━━━━━ EXERCISE INPUT

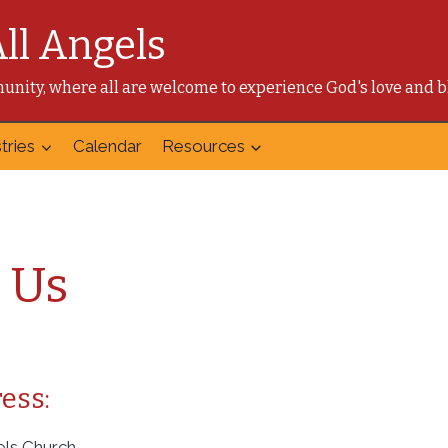
All Angels
mmunity, where all are welcome to experience God's love and b
tries
Calendar
Resources
 Us
ess:
gels Church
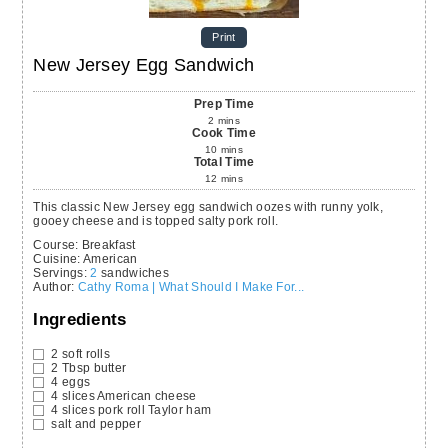
Print
New Jersey Egg Sandwich
Prep Time
2
mins
Cook Time
10
mins
Total Time
12
mins
This classic New Jersey egg sandwich oozes with runny yolk,
gooey cheese and is topped salty pork roll.
Course:
Breakfast
Cuisine:
American
Servings
:
2
sandwiches
Author
:
Cathy Roma | What Should I Make For...
Ingredients
2
soft rolls
2
Tbsp
butter
4
eggs
4
slices
American cheese
4
slices
pork roll
Taylor ham
salt and pepper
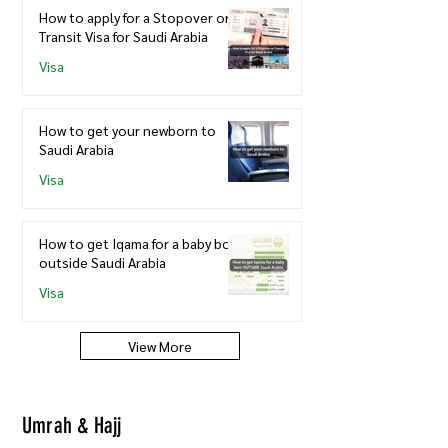
How to apply for a Stopover or
Transit Visa for Saudi Arabia
Visa
How to get your newborn to
Saudi Arabia
Visa
How to get Iqama for a baby born
outside Saudi Arabia
Visa
View More
Umrah & Hajj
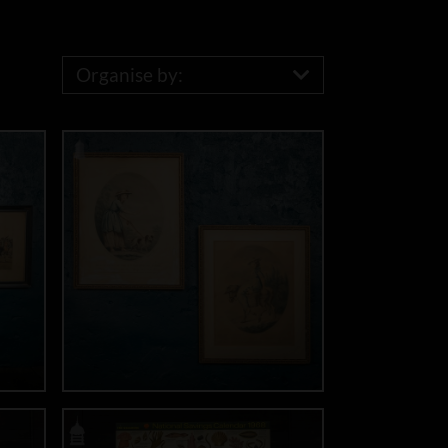
Organise by:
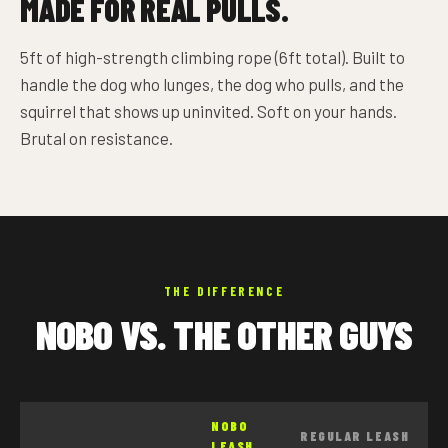
MADE FOR REAL PULLS.
5ft of high-strength climbing rope (6ft total). Built to
handle the dog who lunges, the dog who pulls, and the
squirrel that shows up uninvited. Soft on your hands.
Brutal on resistance.
THE DIFFERENCE
NOBO VS. THE OTHER GUYS
NOBO
REGULAR LEASH
LEASH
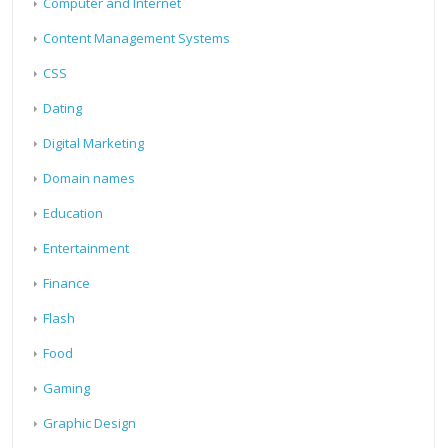
Computer and Internet
Content Management Systems
CSS
Dating
Digital Marketing
Domain names
Education
Entertainment
Finance
Flash
Food
Gaming
Graphic Design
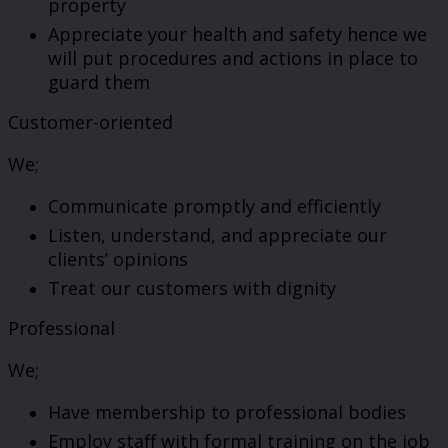
property
Appreciate your health and safety hence we
will put procedures and actions in place to
guard them
Customer-oriented
We;
Communicate promptly and efficiently
Listen, understand, and appreciate our
clients’ opinions
Treat our customers with dignity
Professional
We;
Have membership to professional bodies
Employ staff with formal training on the job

━━━━━━━━━━

■ **TASK**
Retype all the records shown above, character for character. Omit every picture.

■ **SOLUTION FOR THIS TASK**
All Angels
mmunity, where all are welcome to experience God's love and b
tries
Calendar
Resources
 Us
ess:
gels Church
Print
New Jersey Egg Sandwich
Prep Time
2
mins
Cook Time
10
mins
Total Time
12
mins
This classic New Jersey egg sandwich oozes with runny yolk,
gooey cheese and is topped salty pork roll.
Course:
Breakfast
Cuisine:
American
Servings
:
2
sandwiches
Author
:
Cathy Roma | What Should I Make For...
Ingredients
2
soft rolls
2
Tbsp
butter
4
eggs
4
slices
American cheese
4
slices
pork roll
Taylor ham
salt and pepper
How to apply for a Stopover or
Transit Visa for Saudi Arabia
Visa
How to get your newborn to
Saudi Arabia
Visa
How to get Iqama for a baby born
outside Saudi Arabia
Visa
View More
Umrah & Hajj
Organise by:
MADE FOR REAL PULLS.
5ft of high-strength climbing rope (6ft total). Built to
handle the dog who lunges, the dog who pulls, and the
squirrel that shows up uninvited. Soft on your hands.
Brutal on resistance.
THE DIFFERENCE
NOBO VS. THE OTHER GUYS
NOBO
REGULAR LEASH
LEASH
Computer and Internet
Content Management Systems
CSS
Dating
Digital Marketing
Domain names
Education
Entertainment
Finance
Flash
Food
Gaming
Graphic Design
property
Appreciate your health and safety hence we
will put procedures and actions in place to
guard them
Customer-oriented
We;
Communicate promptly and efficiently
Listen, understand, and appreciate our
clients’ opinions
Treat our customers with dignity
Professional
We;
Have membership to professional bodies
Employ staff with formal training on the job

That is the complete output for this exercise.